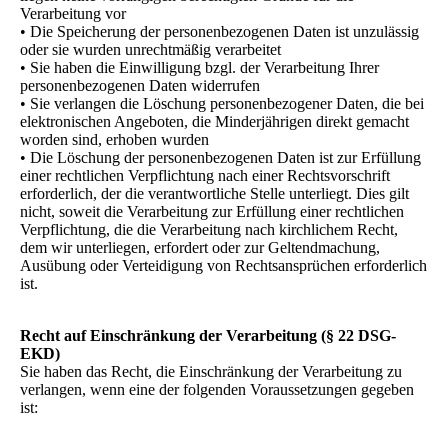
Verarbeitung vor
• Die Speicherung der personenbezogenen Daten ist unzulässig
oder sie wurden unrechtmäßig verarbeitet
• Sie haben die Einwilligung bzgl. der Verarbeitung Ihrer
personenbezogenen Daten widerrufen
• Sie verlangen die Löschung personenbezogener Daten, die bei
elektronischen Angeboten, die Minderjährigen direkt gemacht
worden sind, erhoben wurden
• Die Löschung der personenbezogenen Daten ist zur Erfüllung
einer rechtlichen Verpflichtung nach einer Rechtsvorschrift
erforderlich, der die verantwortliche Stelle unterliegt. Dies gilt
nicht, soweit die Verarbeitung zur Erfüllung einer rechtlichen
Verpflichtung, die die Verarbeitung nach kirchlichem Recht,
dem wir unterliegen, erfordert oder zur Geltendmachung,
Ausübung oder Verteidigung von Rechtsansprüchen erforderlich
ist.
Recht auf Einschränkung der Verarbeitung (§ 22 DSG-
EKD)
Sie haben das Recht, die Einschränkung der Verarbeitung zu
verlangen, wenn eine der folgenden Voraussetzungen gegeben
ist:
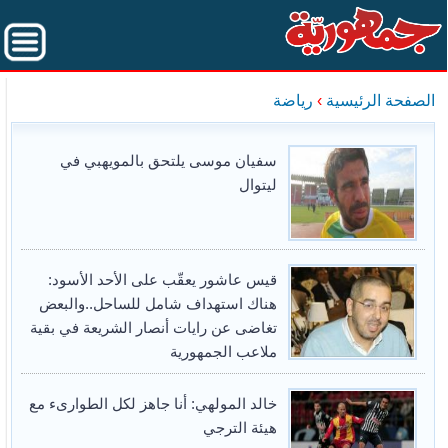
الصفحة الرئيسية
›
رياضة
سفيان موسى يلتحق بالمويهبي في
ليتوال
قيس عاشور يعقّب على الأحد الأسود:
هناك استهداف شامل للساحل..والبعض
تغاضى عن رايات أنصار الشريعة في بقية
ملاعب الجمهورية
خالد المولهي: أنا جاهز لكل الطوارىء مع
هيئة الترجي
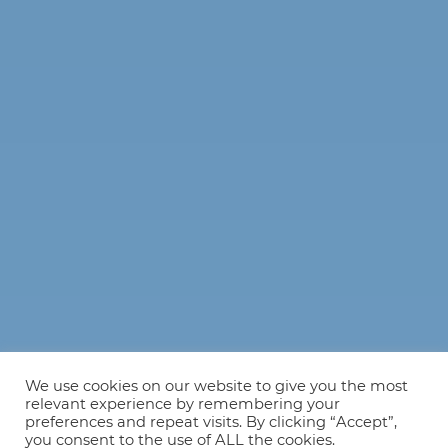
We use cookies on our website to give you the most
relevant experience by remembering your
preferences and repeat visits. By clicking “Accept”,
you consent to the use of ALL the cookies.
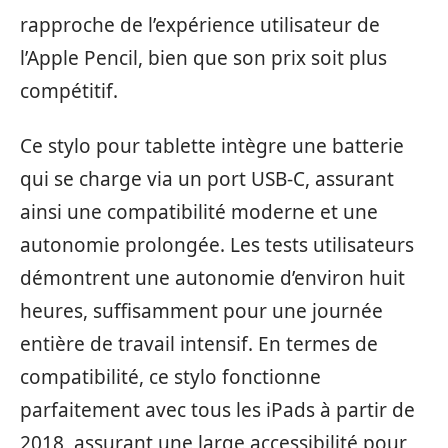
rapproche de l’expérience utilisateur de
l’Apple Pencil, bien que son prix soit plus
compétitif.
Ce stylo pour tablette intègre une batterie
qui se charge via un port USB-C, assurant
ainsi une compatibilité moderne et une
autonomie prolongée. Les tests utilisateurs
démontrent une autonomie d’environ huit
heures, suffisamment pour une journée
entière de travail intensif. En termes de
compatibilité, ce stylo fonctionne
parfaitement avec tous les iPads à partir de
2018, assurant une large accessibilité pour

^^^^^^^^

WHAT IS REQUIRED
Among the lines above, which ones hold the string "stylo"? Show them.

ANSWER AREA
Ce stylo pour tablette intègre une batterie
compatibilité, ce stylo fonctionne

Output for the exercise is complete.